▶ **REQUIREMENT**
From the line below that contains "23.06.2026, 09:35" to the line that contains "которые благоустроят в 2027 году", repeat every line exactly, both ends included, and nothing else.

▶ **DATA RECORDS**
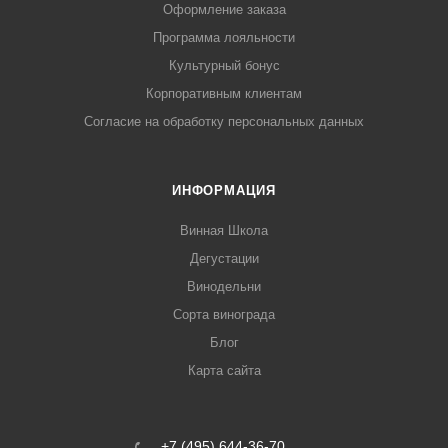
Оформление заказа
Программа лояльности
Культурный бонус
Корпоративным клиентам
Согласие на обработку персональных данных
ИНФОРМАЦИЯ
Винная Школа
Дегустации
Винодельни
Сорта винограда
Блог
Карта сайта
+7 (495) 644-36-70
---
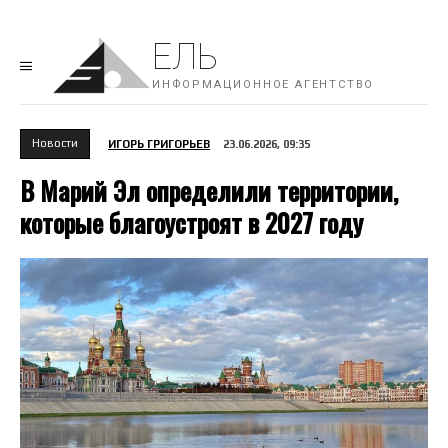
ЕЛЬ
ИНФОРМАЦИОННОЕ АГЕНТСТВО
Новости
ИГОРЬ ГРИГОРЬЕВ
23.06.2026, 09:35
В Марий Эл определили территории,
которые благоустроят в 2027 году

▶ **ANSWER TO THIS TASK**
23.06.2026, 09:35
В Марий Эл определили территории,
которые благоустроят в 2027 году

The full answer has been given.